Find llama.cpp settings at Settings () > Local Engine > llama.cpp:

llama.cpp

These are advanced settings. You typically only need to adjust them if models aren't working properly or you want to optimize performance for your specific hardware.

Engine Management

Feature	What It Does	When You Need It
Engine Version	Shows which version of llama.cpp you're running	Check compatibility with newer models
Check Updates	Downloads newer engine versions	When new models require updated engine
Backend Selection	Choose the version optimized for your hardware	After installing new graphics cards or when performance is poor
Auto Update Engine	Automatically updates llama.cpp to latest version	Enable for automatic compatibility with new models
Auto-Unload Old Models	Unloads unused models to free memory	Enable when running multiple models or low on memory

Hardware Backends

Jan offers different backend versions optimized for your specific hardware. Think of these as different "drivers" - each one is tuned for particular processors or graphics cards.

⚠️

Using the wrong backend can make models run slowly or fail to load. Pick the one that matches your hardware.
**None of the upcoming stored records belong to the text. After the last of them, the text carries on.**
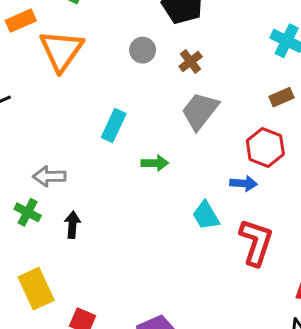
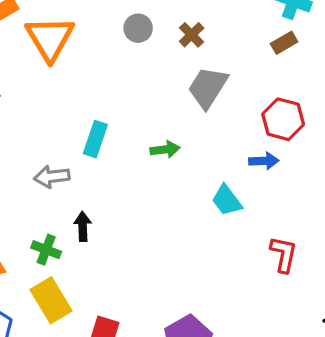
brown rectangle: (282, 97) -> (284, 43), moved
cyan rectangle: (114, 126) -> (95, 139), moved
green cross: (28, 212) -> (46, 250), moved
red L-shape: (256, 242) -> (284, 254), moved, size x0.7

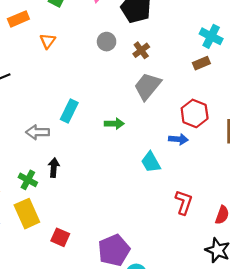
orange triangle: (50, 38) -> (48, 41), size x0.5

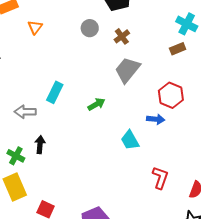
green arrow: (114, 124) -> (96, 104), turned -30

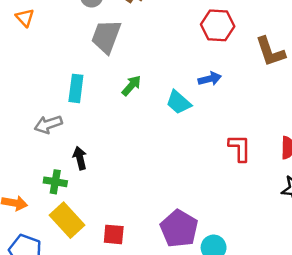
gray trapezoid: (127, 70) -> (106, 36), moved
red hexagon: (171, 95) -> (218, 25), moved
cyan trapezoid: (130, 140) -> (179, 102), moved

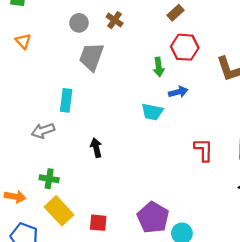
green arrow: (131, 86) -> (159, 67), moved, turned 132
cyan trapezoid: (179, 102) -> (152, 112), turned -30
black arrow: (80, 158) -> (96, 148), moved

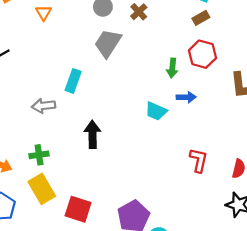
black arrow: (96, 148) -> (93, 134), size x1.4
green cross: (49, 179) -> (39, 155), turned -30
red square: (98, 223) -> (78, 209), size x1.4

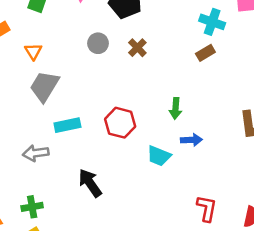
gray trapezoid: (108, 43) -> (44, 86), moved
red hexagon: (202, 54) -> (120, 123), moved
cyan rectangle: (73, 81) -> (67, 125), turned 60
black arrow: (93, 134) -> (90, 183), turned -32

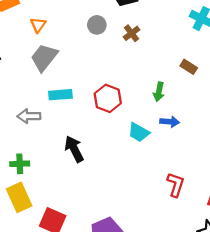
brown rectangle: (205, 53) -> (189, 67), moved, turned 56

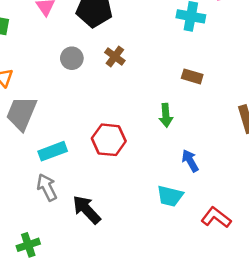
gray arrow: (29, 116) -> (47, 187), moved, turned 80
blue arrow: (170, 122) -> (190, 161), moved, turned -108
cyan trapezoid: (139, 132) -> (170, 196), moved
red L-shape: (176, 185) -> (216, 217), turned -55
NVIDIA Graphics Cards (Recommended for Speed)

Choose based on your CUDA version (check NVIDIA Control Panel):

For CUDA 12.0:

llama.cpp-avx2-cuda-12-0 (most common)
llama.cpp-avx512-cuda-12-0 (newer Intel/AMD CPUs)

For CUDA 11.7:

llama.cpp-avx2-cuda-11-7 (most common)
llama.cpp-avx512-cuda-11-7 (newer Intel/AMD CPUs)

CPU Only (No Graphics Card Acceleration)

llama.cpp-avx2 (most modern CPUs)
llama.cpp-avx512 (newer Intel/AMD CPUs)
llama.cpp-avx (older CPUs)
llama.cpp-noavx (very old CPUs)

Other Graphics Cards

llama.cpp-vulkan (AMD, Intel Arc, some others)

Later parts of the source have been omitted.